- _Exercise requirements_
Please tally the lines in the records that include the word "Directions" and answer with the bare number.

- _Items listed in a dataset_
────

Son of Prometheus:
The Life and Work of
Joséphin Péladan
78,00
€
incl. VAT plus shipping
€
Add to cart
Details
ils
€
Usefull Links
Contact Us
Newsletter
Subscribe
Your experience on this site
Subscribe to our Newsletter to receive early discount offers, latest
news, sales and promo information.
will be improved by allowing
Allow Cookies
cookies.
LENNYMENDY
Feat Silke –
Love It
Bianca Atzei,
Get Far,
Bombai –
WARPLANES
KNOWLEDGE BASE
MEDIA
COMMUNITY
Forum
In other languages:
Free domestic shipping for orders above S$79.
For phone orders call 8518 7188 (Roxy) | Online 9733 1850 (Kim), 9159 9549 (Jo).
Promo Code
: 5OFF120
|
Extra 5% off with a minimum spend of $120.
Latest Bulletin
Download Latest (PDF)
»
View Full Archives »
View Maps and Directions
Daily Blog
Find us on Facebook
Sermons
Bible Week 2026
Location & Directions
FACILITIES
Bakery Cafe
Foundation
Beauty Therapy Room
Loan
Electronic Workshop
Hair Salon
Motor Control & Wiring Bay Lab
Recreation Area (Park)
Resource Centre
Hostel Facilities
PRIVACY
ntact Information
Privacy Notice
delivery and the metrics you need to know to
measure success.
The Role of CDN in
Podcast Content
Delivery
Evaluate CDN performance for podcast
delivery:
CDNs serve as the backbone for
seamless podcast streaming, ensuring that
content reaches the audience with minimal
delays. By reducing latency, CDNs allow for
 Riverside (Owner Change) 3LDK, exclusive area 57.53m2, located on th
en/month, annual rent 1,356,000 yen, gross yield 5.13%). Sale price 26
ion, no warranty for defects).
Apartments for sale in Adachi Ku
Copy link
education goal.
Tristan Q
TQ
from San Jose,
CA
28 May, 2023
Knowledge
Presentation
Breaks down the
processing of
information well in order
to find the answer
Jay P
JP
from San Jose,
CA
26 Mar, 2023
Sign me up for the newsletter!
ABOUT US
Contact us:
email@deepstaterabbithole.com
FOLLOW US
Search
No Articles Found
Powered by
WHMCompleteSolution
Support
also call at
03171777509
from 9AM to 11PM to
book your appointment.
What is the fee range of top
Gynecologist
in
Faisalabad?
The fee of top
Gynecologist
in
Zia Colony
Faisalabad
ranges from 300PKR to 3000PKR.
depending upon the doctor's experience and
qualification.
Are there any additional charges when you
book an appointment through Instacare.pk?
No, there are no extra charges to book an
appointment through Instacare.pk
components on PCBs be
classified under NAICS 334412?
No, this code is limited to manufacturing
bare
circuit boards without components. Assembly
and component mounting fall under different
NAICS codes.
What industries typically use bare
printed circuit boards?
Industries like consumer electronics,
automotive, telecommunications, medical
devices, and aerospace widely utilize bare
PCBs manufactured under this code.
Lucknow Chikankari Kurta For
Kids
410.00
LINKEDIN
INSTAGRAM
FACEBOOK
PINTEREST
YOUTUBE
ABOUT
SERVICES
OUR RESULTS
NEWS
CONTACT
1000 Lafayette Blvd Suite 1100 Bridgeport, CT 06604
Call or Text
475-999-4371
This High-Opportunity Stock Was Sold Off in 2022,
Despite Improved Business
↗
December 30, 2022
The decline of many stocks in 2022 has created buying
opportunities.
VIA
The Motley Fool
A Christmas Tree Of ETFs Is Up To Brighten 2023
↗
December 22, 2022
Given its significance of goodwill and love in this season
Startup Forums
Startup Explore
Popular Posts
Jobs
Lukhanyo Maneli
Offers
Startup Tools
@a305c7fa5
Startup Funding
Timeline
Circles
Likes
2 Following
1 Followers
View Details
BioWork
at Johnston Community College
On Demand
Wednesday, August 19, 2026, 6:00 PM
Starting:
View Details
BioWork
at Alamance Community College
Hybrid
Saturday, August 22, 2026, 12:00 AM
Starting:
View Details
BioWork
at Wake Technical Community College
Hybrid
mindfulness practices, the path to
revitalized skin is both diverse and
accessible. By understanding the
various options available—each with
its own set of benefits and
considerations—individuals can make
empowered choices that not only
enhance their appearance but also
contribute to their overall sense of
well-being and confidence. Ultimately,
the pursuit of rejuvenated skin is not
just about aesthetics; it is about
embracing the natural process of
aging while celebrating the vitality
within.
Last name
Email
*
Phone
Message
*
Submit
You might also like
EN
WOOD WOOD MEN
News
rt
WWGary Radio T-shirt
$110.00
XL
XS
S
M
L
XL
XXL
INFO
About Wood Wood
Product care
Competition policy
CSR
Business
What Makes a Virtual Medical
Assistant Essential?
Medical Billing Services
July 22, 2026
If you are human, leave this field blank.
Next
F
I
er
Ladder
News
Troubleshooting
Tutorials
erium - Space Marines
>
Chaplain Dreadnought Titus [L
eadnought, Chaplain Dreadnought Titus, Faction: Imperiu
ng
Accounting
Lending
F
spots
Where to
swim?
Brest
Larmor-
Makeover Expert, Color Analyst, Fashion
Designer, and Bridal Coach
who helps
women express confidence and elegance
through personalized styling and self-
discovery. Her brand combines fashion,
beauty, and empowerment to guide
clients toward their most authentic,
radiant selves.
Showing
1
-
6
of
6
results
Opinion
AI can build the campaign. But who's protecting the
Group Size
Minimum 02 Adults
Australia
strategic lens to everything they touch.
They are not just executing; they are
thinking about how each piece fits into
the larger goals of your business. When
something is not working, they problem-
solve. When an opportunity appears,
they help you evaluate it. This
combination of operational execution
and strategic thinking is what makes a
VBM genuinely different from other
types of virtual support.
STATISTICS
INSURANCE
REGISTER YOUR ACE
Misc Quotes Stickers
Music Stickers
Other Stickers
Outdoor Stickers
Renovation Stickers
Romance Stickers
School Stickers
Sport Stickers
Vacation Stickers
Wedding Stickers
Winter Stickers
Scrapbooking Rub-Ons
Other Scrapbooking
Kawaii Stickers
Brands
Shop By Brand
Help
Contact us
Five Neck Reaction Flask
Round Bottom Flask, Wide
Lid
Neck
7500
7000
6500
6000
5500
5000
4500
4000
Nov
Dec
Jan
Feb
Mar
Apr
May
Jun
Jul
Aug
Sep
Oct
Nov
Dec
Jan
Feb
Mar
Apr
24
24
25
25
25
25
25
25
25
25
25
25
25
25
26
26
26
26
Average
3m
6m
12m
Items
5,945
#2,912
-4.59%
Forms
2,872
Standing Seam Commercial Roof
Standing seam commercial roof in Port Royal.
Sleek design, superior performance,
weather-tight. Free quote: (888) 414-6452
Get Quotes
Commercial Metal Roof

────

- _Worked solution_
2